Exercise prompt -> In the listing that follows, how many lines contain the string "label"? Provide only the number.

Extracted records ->
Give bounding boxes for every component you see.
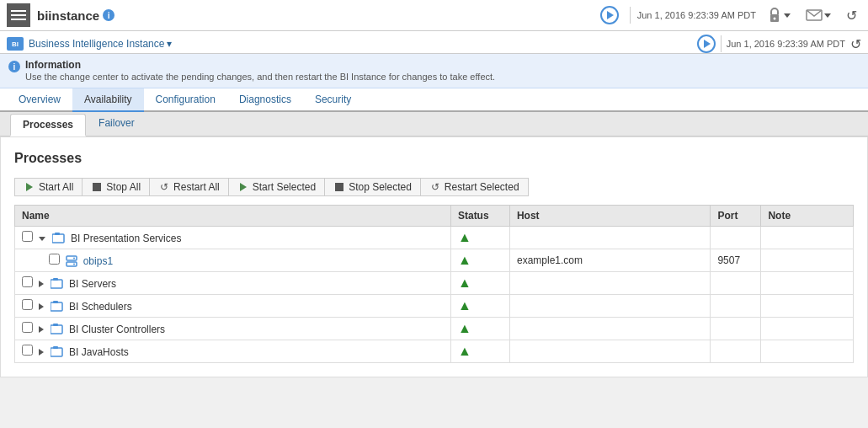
svg-rect-15 xyxy=(51,348,62,356)
expand-icon[interactable] xyxy=(39,303,44,310)
cell-status: ▲ xyxy=(450,340,509,363)
instance-name-text: Business Intelligence Instance xyxy=(29,38,164,50)
svg-rect-16 xyxy=(53,346,58,349)
start-selected-button[interactable]: Start Selected xyxy=(228,178,324,196)
svg-point-7 xyxy=(73,258,75,259)
cell-name: BI Cluster Controllers xyxy=(15,318,451,340)
svg-rect-5 xyxy=(67,256,77,260)
stop-selected-button[interactable]: Stop Selected xyxy=(324,178,420,196)
row-checkbox[interactable] xyxy=(22,322,33,333)
cell-name-text: BI Presentation Services xyxy=(71,233,181,244)
content: Processes Failover Processes Start All S… xyxy=(0,112,868,377)
header: biinstance i Jun 1, 2016 9:23:39 AM PDT xyxy=(0,0,868,31)
cell-name-link[interactable]: obips1 xyxy=(83,255,113,267)
expand-icon[interactable] xyxy=(39,349,44,356)
info-banner-title: Information xyxy=(25,59,495,71)
cell-name-text: BI JavaHosts xyxy=(69,346,129,358)
cell-host xyxy=(509,227,710,249)
table-row: BI Schedulers ▲ xyxy=(15,295,854,318)
restart-selected-label: Restart Selected xyxy=(445,181,519,193)
restart-selected-icon: ↺ xyxy=(429,181,441,193)
tab-availability[interactable]: Availability xyxy=(72,88,143,112)
sub-header-right: Jun 1, 2016 9:23:39 AM PDT ↺ xyxy=(697,35,861,53)
sub-refresh-icon[interactable]: ↺ xyxy=(850,36,861,52)
bi-icon: BI xyxy=(7,37,24,51)
info-banner-content: Information Use the change center to act… xyxy=(25,59,495,83)
processes-panel: Processes Start All Stop All ↺ Restart A… xyxy=(0,136,868,377)
tab-security[interactable]: Security xyxy=(303,88,363,112)
play-all-btn[interactable] xyxy=(697,35,716,53)
cell-name-text: BI Schedulers xyxy=(69,301,132,313)
status-up-icon: ▲ xyxy=(458,298,471,313)
cell-host xyxy=(509,340,710,363)
row-checkbox[interactable] xyxy=(49,254,60,265)
table-header-row: Name Status Host Port Note xyxy=(15,206,854,227)
envelope-btn[interactable] xyxy=(801,7,835,24)
table-row: BI JavaHosts ▲ xyxy=(15,340,854,363)
col-header-status: Status xyxy=(450,206,509,227)
app-title-text: biinstance xyxy=(37,8,99,23)
cell-status: ▲ xyxy=(450,272,509,295)
cell-host xyxy=(509,295,710,318)
tab-configuration[interactable]: Configuration xyxy=(144,88,227,112)
row-checkbox[interactable] xyxy=(22,299,33,310)
svg-rect-12 xyxy=(53,301,58,303)
expand-icon[interactable] xyxy=(39,281,44,287)
info-banner-message: Use the change center to activate the pe… xyxy=(25,72,495,82)
cell-port xyxy=(711,272,761,295)
node-icon xyxy=(52,233,66,244)
node-icon xyxy=(51,301,64,313)
restart-all-button[interactable]: ↺ Restart All xyxy=(149,178,228,196)
stop-all-icon xyxy=(91,181,103,193)
header-right: Jun 1, 2016 9:23:39 AM PDT ↺ xyxy=(596,3,861,27)
start-selected-label: Start Selected xyxy=(253,181,316,193)
svg-rect-11 xyxy=(51,302,62,311)
app-title: biinstance i xyxy=(37,8,114,23)
envelope-dropdown-icon xyxy=(824,13,831,18)
restart-all-label: Restart All xyxy=(173,181,220,193)
row-checkbox[interactable] xyxy=(22,345,33,356)
restart-selected-button[interactable]: ↺ Restart Selected xyxy=(420,178,529,196)
svg-rect-10 xyxy=(53,278,58,281)
row-checkbox[interactable] xyxy=(22,276,33,287)
server-icon xyxy=(66,255,77,267)
tab-overview[interactable]: Overview xyxy=(7,88,72,112)
lock-btn[interactable] xyxy=(763,4,795,26)
table-row: obips1 ▲ example1.com 9507 xyxy=(15,249,854,272)
instance-dropdown-icon: ▾ xyxy=(167,38,172,50)
processes-title: Processes xyxy=(14,151,854,166)
info-icon[interactable]: i xyxy=(103,9,114,21)
menu-icon[interactable] xyxy=(7,3,30,27)
instance-name[interactable]: Business Intelligence Instance ▾ xyxy=(29,38,172,50)
refresh-btn[interactable]: ↺ xyxy=(842,5,861,26)
cell-status: ▲ xyxy=(450,227,509,249)
play-icon[interactable] xyxy=(600,6,619,24)
timestamp: Jun 1, 2016 9:23:39 AM PDT xyxy=(637,10,756,20)
play-control-btn[interactable] xyxy=(596,3,623,27)
expand-icon[interactable] xyxy=(39,326,44,333)
cell-status: ▲ xyxy=(450,295,509,318)
expand-icon[interactable] xyxy=(39,237,45,241)
svg-point-8 xyxy=(73,264,75,265)
sub-header: BI Business Intelligence Instance ▾ Jun … xyxy=(0,31,868,54)
main-tabs: Overview Availability Configuration Diag… xyxy=(0,88,868,112)
header-divider xyxy=(630,7,631,24)
cell-host xyxy=(509,272,710,295)
start-selected-icon xyxy=(237,181,249,193)
stop-all-button[interactable]: Stop All xyxy=(82,178,149,196)
tab-failover[interactable]: Failover xyxy=(86,112,147,136)
cell-host xyxy=(509,318,710,340)
svg-rect-9 xyxy=(51,280,62,288)
stop-selected-icon xyxy=(333,181,345,193)
start-all-button[interactable]: Start All xyxy=(14,178,82,196)
tab-diagnostics[interactable]: Diagnostics xyxy=(227,88,303,112)
cell-port xyxy=(711,227,761,249)
col-header-name: Name xyxy=(15,206,451,227)
tab-processes[interactable]: Processes xyxy=(10,114,86,136)
table-row: BI Servers ▲ xyxy=(15,272,854,295)
info-banner-icon: i xyxy=(8,61,20,72)
svg-rect-4 xyxy=(55,233,60,235)
processes-toolbar: Start All Stop All ↺ Restart All Start S… xyxy=(14,178,854,196)
cell-note xyxy=(761,272,854,295)
row-checkbox[interactable] xyxy=(22,231,33,242)
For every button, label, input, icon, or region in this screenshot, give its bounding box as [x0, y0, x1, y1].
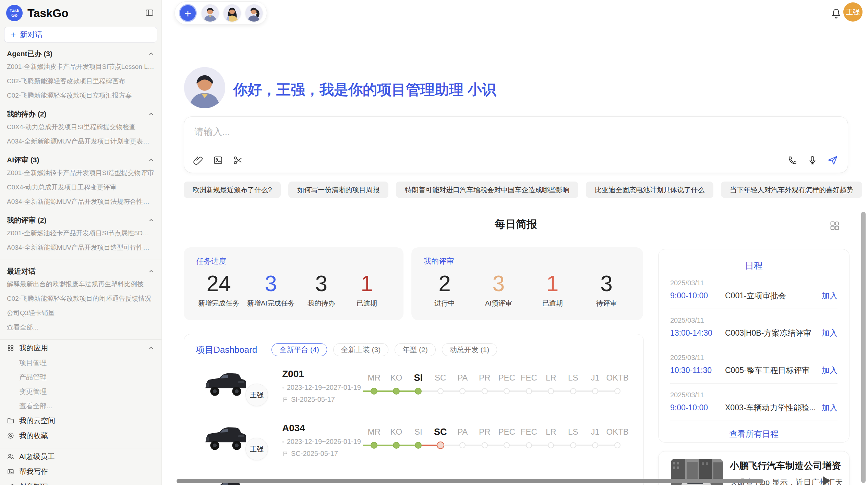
- suggestion-chip[interactable]: 当下年轻人对汽车外观有怎样的喜好趋势: [721, 182, 862, 198]
- join-link[interactable]: 加入: [822, 365, 837, 376]
- conversation-item[interactable]: 查看全部...: [7, 320, 155, 335]
- task-item[interactable]: C02-飞腾新能源轻客改款项目立项汇报方案: [7, 88, 155, 103]
- user-avatar[interactable]: 王强: [843, 2, 863, 22]
- join-link[interactable]: 加入: [822, 328, 837, 338]
- milestone-dot: [614, 442, 620, 448]
- logo-line-2: Go: [11, 13, 17, 18]
- task-item[interactable]: C0X4-动力总成开发项目SI里程碑提交物检查: [7, 120, 155, 134]
- app-item[interactable]: 项目管理: [0, 356, 161, 370]
- task-progress-card: 任务进度 24 新增完成任务 3 新增AI完成任务 3 我的待办 1: [184, 247, 403, 320]
- schedule-title: 日程: [659, 260, 849, 272]
- chat-input[interactable]: [184, 117, 848, 155]
- view-all-schedule-link[interactable]: 查看所有日程: [659, 428, 849, 439]
- milestone-label: OKTB: [606, 372, 629, 384]
- conversation-item[interactable]: 解释最新出台的欧盟报废车法规再生塑料比例被调至15%...: [7, 277, 155, 291]
- sidebar-item-ai-staff[interactable]: AI超级员工: [0, 449, 161, 464]
- clock-icon: [282, 385, 284, 391]
- task-item[interactable]: Z001-全新燃油轻卡产品开发项目SI节点属性5D文件评审: [7, 226, 155, 240]
- suggestion-chip[interactable]: 如何写一份清晰的项目周报: [288, 182, 388, 198]
- collapse-sidebar-icon[interactable]: [145, 8, 154, 17]
- scroll-right-arrow[interactable]: [823, 476, 830, 485]
- task-item[interactable]: Z001-全新燃油皮卡产品开发项目SI节点Lesson Learn报告: [7, 60, 155, 74]
- schedule-event-title: C005-整车工程目标评审: [725, 365, 818, 376]
- new-chat-button[interactable]: + 新对话: [4, 27, 157, 42]
- dashboard-title: 项目Dashboard: [196, 344, 257, 356]
- assistant-avatar: [184, 67, 225, 108]
- member-avatar-3[interactable]: [245, 4, 263, 22]
- stat: 3 待评审: [588, 271, 625, 308]
- join-link[interactable]: 加入: [822, 402, 837, 413]
- member-avatar-2[interactable]: [224, 4, 241, 22]
- sidebar-item-my-apps[interactable]: 我的应用: [0, 340, 161, 356]
- schedule-item: 2025/03/11 13:00-14:30 C003|H0B-方案冻结评审 加…: [659, 309, 849, 346]
- conversation-item[interactable]: 公司Q3轻卡销量: [7, 306, 155, 320]
- milestone: OKTB: [606, 426, 629, 452]
- milestone-label: KO: [385, 426, 408, 438]
- filter-pill[interactable]: 全新平台 (4): [272, 343, 327, 356]
- plus-icon: +: [11, 30, 16, 39]
- project-row-a034[interactable]: 王强 A034 2023-12-19~2026-01-19 SC-2025-05…: [184, 419, 643, 473]
- star-badge-icon: [7, 432, 14, 439]
- section-agent-done[interactable]: Agent已办 (3): [7, 48, 155, 60]
- filter-pill[interactable]: 全新上装 (3): [333, 343, 389, 356]
- image-upload-icon[interactable]: [213, 155, 223, 165]
- milestone-dot: [437, 388, 444, 394]
- my-apps-list: 项目管理产品管理变更管理查看全部...: [0, 356, 161, 413]
- sidebar-item-cloud-space[interactable]: 我的云空间: [0, 413, 161, 428]
- app-item[interactable]: 变更管理: [0, 384, 161, 399]
- phone-call-icon[interactable]: [787, 155, 798, 165]
- sidebar-item-write-helper[interactable]: 帮我写作: [0, 464, 161, 479]
- project-row-z001[interactable]: 王强 Z001 2023-12-19~2027-01-19 SI-2025-05…: [184, 364, 643, 419]
- task-item[interactable]: C02-飞腾新能源轻客改款项目里程碑画布: [7, 74, 155, 88]
- sidebar-item-favorites[interactable]: 我的收藏: [0, 428, 161, 443]
- notification-bell-icon[interactable]: [830, 8, 842, 19]
- chevron-up-icon: [148, 345, 155, 351]
- filter-pill[interactable]: 年型 (2): [395, 343, 436, 356]
- milestone-dot: [482, 442, 488, 448]
- project-dates: 2023-12-19~2027-01-19: [287, 384, 361, 391]
- task-item[interactable]: Z001-全新燃油轻卡产品开发项目SI造型提交物评审: [7, 166, 155, 180]
- milestone-label: PA: [451, 426, 474, 438]
- section-my-review[interactable]: 我的评审 (2): [7, 214, 155, 226]
- divider: [0, 339, 161, 340]
- scissors-icon[interactable]: [233, 155, 243, 165]
- suggestion-chip[interactable]: 欧洲新规最近颁布了什么?: [184, 182, 281, 198]
- send-icon[interactable]: [827, 155, 838, 166]
- microphone-icon[interactable]: [807, 155, 818, 165]
- my-review-card: 我的评审 2 进行中 3 AI预评审 1 已逾期 3: [411, 247, 643, 320]
- app-item[interactable]: 查看全部...: [0, 399, 161, 413]
- section-recent-chats[interactable]: 最近对话: [7, 265, 155, 277]
- section-ai-review[interactable]: AI评审 (3): [7, 154, 155, 166]
- milestone: PEC: [496, 372, 518, 398]
- task-item[interactable]: A034-全新新能源MUV产品开发项目计划变更表编写: [7, 134, 155, 149]
- join-link[interactable]: 加入: [822, 290, 837, 301]
- suggestion-chip[interactable]: 特朗普可能对进口汽车增税会对中国车企造成哪些影响: [396, 182, 578, 198]
- vertical-scrollbar[interactable]: [861, 212, 866, 483]
- task-item[interactable]: A034-全新新能源MUV产品开发项目造型可行性评审: [7, 240, 155, 255]
- milestone-dot: [393, 442, 400, 449]
- task-item[interactable]: A034-全新新能源MUV产品开发项目法规符合性评审: [7, 195, 155, 209]
- add-member-button[interactable]: +: [179, 4, 197, 22]
- sidebar: Task Go TaskGo + 新对话 Agent已办 (3) Z001-全新…: [0, 0, 162, 485]
- filter-pill[interactable]: 动总开发 (1): [442, 343, 497, 356]
- suggestion-chip[interactable]: 比亚迪全固态电池计划具体说了什么: [586, 182, 713, 198]
- horizontal-scrollbar[interactable]: [177, 479, 763, 483]
- divider: [0, 260, 161, 260]
- attachment-icon[interactable]: [193, 155, 203, 165]
- sidebar-item-creative-draw[interactable]: 创意制图: [0, 479, 161, 485]
- milestone-track: MR KO SI: [363, 372, 628, 398]
- milestone: PR: [474, 426, 496, 452]
- app-item[interactable]: 产品管理: [0, 370, 161, 384]
- task-item[interactable]: C0X4-动力总成开发项目工程变更评审: [7, 180, 155, 195]
- briefing-layout-icon[interactable]: [829, 220, 841, 232]
- section-my-todo[interactable]: 我的待办 (2): [7, 108, 155, 120]
- milestone: KO: [385, 426, 408, 452]
- milestone-dot: [592, 388, 598, 394]
- member-avatar-1[interactable]: [202, 4, 219, 22]
- conversation-item[interactable]: C02-飞腾新能源轻客改款项目的闭环通告反馈情况: [7, 291, 155, 306]
- milestone-label: PA: [451, 372, 474, 384]
- owner-badge: 王强: [245, 384, 268, 406]
- schedule-date: 2025/03/11: [670, 316, 837, 324]
- stat: 24 新增完成任务: [198, 271, 239, 308]
- clock-icon: [282, 439, 284, 445]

Answer to the exercise -> 8